ASSIGNED TASK:
With the pictures excluded, reproduce all of the data exactly.
────────────────────────────────────────
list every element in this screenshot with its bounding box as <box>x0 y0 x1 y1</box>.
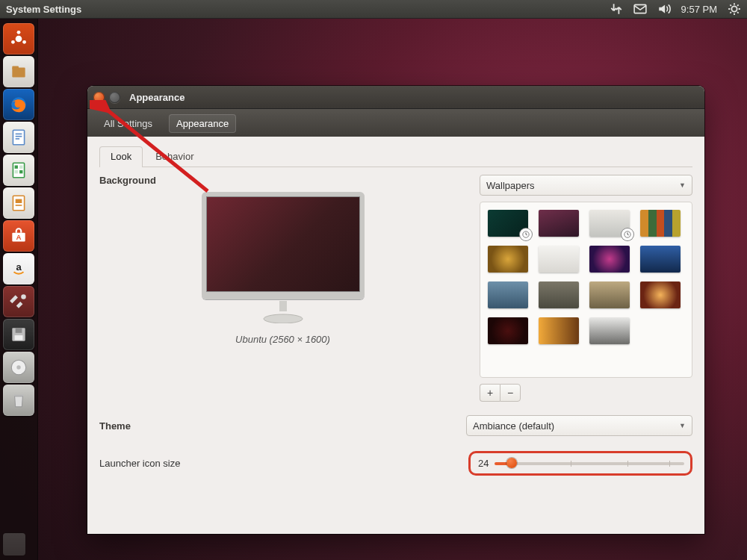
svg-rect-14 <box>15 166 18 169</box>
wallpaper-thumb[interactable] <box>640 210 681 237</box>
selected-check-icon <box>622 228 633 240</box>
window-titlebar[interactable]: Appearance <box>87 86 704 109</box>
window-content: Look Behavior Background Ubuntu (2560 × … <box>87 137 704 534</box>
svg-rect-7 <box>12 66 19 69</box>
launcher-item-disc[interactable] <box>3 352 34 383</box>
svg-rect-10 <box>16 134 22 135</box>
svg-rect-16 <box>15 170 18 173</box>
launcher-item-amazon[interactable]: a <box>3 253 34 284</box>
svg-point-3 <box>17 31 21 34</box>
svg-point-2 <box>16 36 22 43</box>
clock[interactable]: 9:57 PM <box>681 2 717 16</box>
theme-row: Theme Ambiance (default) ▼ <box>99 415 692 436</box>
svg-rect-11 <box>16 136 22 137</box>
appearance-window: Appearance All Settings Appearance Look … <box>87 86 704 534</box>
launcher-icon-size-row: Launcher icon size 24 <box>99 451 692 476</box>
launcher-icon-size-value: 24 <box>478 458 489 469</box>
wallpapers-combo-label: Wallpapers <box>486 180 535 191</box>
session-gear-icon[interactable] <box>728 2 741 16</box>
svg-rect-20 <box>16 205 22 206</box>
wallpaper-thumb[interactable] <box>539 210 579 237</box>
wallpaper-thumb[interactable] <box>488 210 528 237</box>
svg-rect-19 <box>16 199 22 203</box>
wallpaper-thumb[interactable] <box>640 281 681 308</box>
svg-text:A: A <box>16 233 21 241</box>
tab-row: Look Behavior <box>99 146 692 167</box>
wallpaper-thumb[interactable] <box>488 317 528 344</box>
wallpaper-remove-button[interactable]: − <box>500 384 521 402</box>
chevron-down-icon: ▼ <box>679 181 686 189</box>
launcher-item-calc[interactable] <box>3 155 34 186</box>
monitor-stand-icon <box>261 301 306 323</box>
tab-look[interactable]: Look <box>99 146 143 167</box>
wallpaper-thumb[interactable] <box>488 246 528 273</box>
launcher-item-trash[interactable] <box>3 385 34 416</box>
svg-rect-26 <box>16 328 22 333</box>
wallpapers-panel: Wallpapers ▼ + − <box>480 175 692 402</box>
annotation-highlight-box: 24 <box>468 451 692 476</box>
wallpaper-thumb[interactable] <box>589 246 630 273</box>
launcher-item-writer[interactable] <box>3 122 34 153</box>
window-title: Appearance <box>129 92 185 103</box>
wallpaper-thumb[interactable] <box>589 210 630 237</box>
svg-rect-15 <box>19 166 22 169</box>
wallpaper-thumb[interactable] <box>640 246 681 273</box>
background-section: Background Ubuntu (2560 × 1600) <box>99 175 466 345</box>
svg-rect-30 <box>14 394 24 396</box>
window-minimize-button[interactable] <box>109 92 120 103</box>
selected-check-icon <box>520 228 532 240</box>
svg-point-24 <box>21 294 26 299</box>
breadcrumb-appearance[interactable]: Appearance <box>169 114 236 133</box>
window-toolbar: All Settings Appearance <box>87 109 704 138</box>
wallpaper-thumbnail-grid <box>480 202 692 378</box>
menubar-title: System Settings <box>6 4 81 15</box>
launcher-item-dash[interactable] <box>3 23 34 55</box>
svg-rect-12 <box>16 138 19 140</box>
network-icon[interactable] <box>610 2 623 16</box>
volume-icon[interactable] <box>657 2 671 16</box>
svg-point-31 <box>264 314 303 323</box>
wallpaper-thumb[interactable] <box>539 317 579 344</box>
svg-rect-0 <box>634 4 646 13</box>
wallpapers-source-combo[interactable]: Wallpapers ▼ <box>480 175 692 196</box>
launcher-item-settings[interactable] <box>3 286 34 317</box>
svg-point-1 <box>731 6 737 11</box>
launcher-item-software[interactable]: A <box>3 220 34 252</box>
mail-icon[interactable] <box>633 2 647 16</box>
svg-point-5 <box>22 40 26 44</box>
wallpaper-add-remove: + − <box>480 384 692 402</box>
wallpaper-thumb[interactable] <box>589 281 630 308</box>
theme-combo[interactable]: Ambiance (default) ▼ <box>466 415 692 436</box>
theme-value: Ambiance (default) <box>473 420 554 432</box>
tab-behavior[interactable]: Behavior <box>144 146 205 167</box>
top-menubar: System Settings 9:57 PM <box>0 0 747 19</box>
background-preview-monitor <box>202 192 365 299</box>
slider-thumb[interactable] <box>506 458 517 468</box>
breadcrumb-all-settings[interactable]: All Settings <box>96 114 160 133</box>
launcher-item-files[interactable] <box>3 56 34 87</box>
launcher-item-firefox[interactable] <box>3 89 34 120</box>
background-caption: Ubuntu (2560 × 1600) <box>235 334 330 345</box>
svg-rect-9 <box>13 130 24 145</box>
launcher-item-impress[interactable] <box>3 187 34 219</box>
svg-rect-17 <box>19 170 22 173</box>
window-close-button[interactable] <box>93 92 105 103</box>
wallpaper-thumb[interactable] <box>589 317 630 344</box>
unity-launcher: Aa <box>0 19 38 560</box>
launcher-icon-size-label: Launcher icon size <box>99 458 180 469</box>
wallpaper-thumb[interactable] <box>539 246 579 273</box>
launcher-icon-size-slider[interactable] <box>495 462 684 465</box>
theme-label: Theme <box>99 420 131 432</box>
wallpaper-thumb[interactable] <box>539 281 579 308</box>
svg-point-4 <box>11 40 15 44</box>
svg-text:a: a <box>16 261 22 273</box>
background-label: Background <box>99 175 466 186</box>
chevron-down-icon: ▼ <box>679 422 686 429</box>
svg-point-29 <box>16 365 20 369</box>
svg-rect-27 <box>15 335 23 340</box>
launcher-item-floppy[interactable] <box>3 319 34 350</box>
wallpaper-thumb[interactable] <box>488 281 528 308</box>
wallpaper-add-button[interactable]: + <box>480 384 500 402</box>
────────────────────────────────────────
ANSWER FOR THIS EXERCISE:
list every element in this screenshot with its bounding box as <box>x0 y0 x1 y1</box>.
svg-rect-14 <box>15 166 18 169</box>
wallpaper-thumb[interactable] <box>640 210 681 237</box>
selected-check-icon <box>622 228 633 240</box>
window-titlebar[interactable]: Appearance <box>87 86 704 109</box>
window-content: Look Behavior Background Ubuntu (2560 × … <box>87 137 704 534</box>
svg-rect-7 <box>12 66 19 69</box>
launcher-item-disc[interactable] <box>3 352 34 383</box>
svg-rect-10 <box>16 134 22 135</box>
svg-rect-16 <box>15 170 18 173</box>
launcher-item-amazon[interactable]: a <box>3 253 34 284</box>
svg-point-3 <box>17 31 21 34</box>
svg-point-2 <box>16 36 22 43</box>
clock[interactable]: 9:57 PM <box>681 2 717 16</box>
theme-row: Theme Ambiance (default) ▼ <box>99 415 692 436</box>
svg-rect-11 <box>16 136 22 137</box>
appearance-window: Appearance All Settings Appearance Look … <box>87 86 704 534</box>
launcher-icon-size-row: Launcher icon size 24 <box>99 451 692 476</box>
launcher-icon-size-value: 24 <box>478 458 489 469</box>
wallpapers-combo-label: Wallpapers <box>486 180 535 191</box>
session-gear-icon[interactable] <box>728 2 741 16</box>
svg-rect-20 <box>16 205 22 206</box>
wallpaper-thumb[interactable] <box>539 210 579 237</box>
wallpaper-thumb[interactable] <box>488 210 528 237</box>
svg-rect-19 <box>16 199 22 203</box>
wallpaper-thumb[interactable] <box>640 281 681 308</box>
svg-text:A: A <box>16 233 21 241</box>
tab-row: Look Behavior <box>99 146 692 167</box>
wallpaper-thumb[interactable] <box>488 317 528 344</box>
wallpaper-remove-button[interactable]: − <box>500 384 521 402</box>
chevron-down-icon: ▼ <box>679 181 686 189</box>
launcher-item-calc[interactable] <box>3 155 34 186</box>
monitor-stand-icon <box>261 301 306 323</box>
tab-look[interactable]: Look <box>99 146 143 167</box>
wallpaper-thumb[interactable] <box>488 246 528 273</box>
launcher-item-trash[interactable] <box>3 385 34 416</box>
svg-rect-26 <box>16 328 22 333</box>
wallpapers-panel: Wallpapers ▼ + − <box>480 175 692 402</box>
annotation-highlight-box: 24 <box>468 451 692 476</box>
wallpaper-thumb[interactable] <box>589 246 630 273</box>
launcher-item-writer[interactable] <box>3 122 34 153</box>
window-title: Appearance <box>129 92 185 103</box>
wallpaper-thumb[interactable] <box>589 210 630 237</box>
svg-rect-15 <box>19 166 22 169</box>
wallpaper-thumb[interactable] <box>640 246 681 273</box>
background-section: Background Ubuntu (2560 × 1600) <box>99 175 466 345</box>
svg-rect-30 <box>14 394 24 396</box>
window-minimize-button[interactable] <box>109 92 120 103</box>
selected-check-icon <box>520 228 532 240</box>
svg-point-24 <box>21 294 26 299</box>
breadcrumb-appearance[interactable]: Appearance <box>169 114 236 133</box>
window-toolbar: All Settings Appearance <box>87 109 704 138</box>
wallpaper-thumbnail-grid <box>480 202 692 378</box>
menubar-title: System Settings <box>6 4 81 15</box>
launcher-item-dash[interactable] <box>3 23 34 55</box>
svg-rect-12 <box>16 138 19 140</box>
network-icon[interactable] <box>610 2 623 16</box>
volume-icon[interactable] <box>657 2 671 16</box>
svg-point-31 <box>264 314 303 323</box>
wallpaper-thumb[interactable] <box>539 317 579 344</box>
svg-rect-0 <box>634 4 646 13</box>
wallpapers-source-combo[interactable]: Wallpapers ▼ <box>480 175 692 196</box>
launcher-item-settings[interactable] <box>3 286 34 317</box>
svg-point-1 <box>731 6 737 11</box>
launcher-item-software[interactable]: A <box>3 220 34 252</box>
mail-icon[interactable] <box>633 2 647 16</box>
svg-point-5 <box>22 40 26 44</box>
wallpaper-add-remove: + − <box>480 384 692 402</box>
wallpaper-thumb[interactable] <box>589 281 630 308</box>
theme-combo[interactable]: Ambiance (default) ▼ <box>466 415 692 436</box>
theme-value: Ambiance (default) <box>473 420 554 432</box>
tab-behavior[interactable]: Behavior <box>144 146 205 167</box>
top-menubar: System Settings 9:57 PM <box>0 0 747 19</box>
background-preview-monitor <box>202 192 365 299</box>
slider-thumb[interactable] <box>506 458 517 468</box>
breadcrumb-all-settings[interactable]: All Settings <box>96 114 160 133</box>
launcher-item-files[interactable] <box>3 56 34 87</box>
launcher-item-firefox[interactable] <box>3 89 34 120</box>
background-caption: Ubuntu (2560 × 1600) <box>235 334 330 345</box>
svg-rect-9 <box>13 130 24 145</box>
launcher-item-impress[interactable] <box>3 187 34 219</box>
svg-rect-17 <box>19 170 22 173</box>
window-close-button[interactable] <box>93 92 105 103</box>
wallpaper-thumb[interactable] <box>589 317 630 344</box>
unity-launcher: Aa <box>0 19 38 560</box>
launcher-icon-size-label: Launcher icon size <box>99 458 180 469</box>
wallpaper-thumb[interactable] <box>539 246 579 273</box>
launcher-icon-size-slider[interactable] <box>495 462 684 465</box>
theme-label: Theme <box>99 420 131 432</box>
wallpaper-thumb[interactable] <box>539 281 579 308</box>
svg-point-4 <box>11 40 15 44</box>
svg-text:a: a <box>16 261 22 273</box>
background-label: Background <box>99 175 466 186</box>
chevron-down-icon: ▼ <box>679 422 686 429</box>
svg-point-29 <box>16 365 20 369</box>
svg-rect-27 <box>15 335 23 340</box>
launcher-item-floppy[interactable] <box>3 319 34 350</box>
wallpaper-thumb[interactable] <box>488 281 528 308</box>
wallpaper-add-button[interactable]: + <box>480 384 500 402</box>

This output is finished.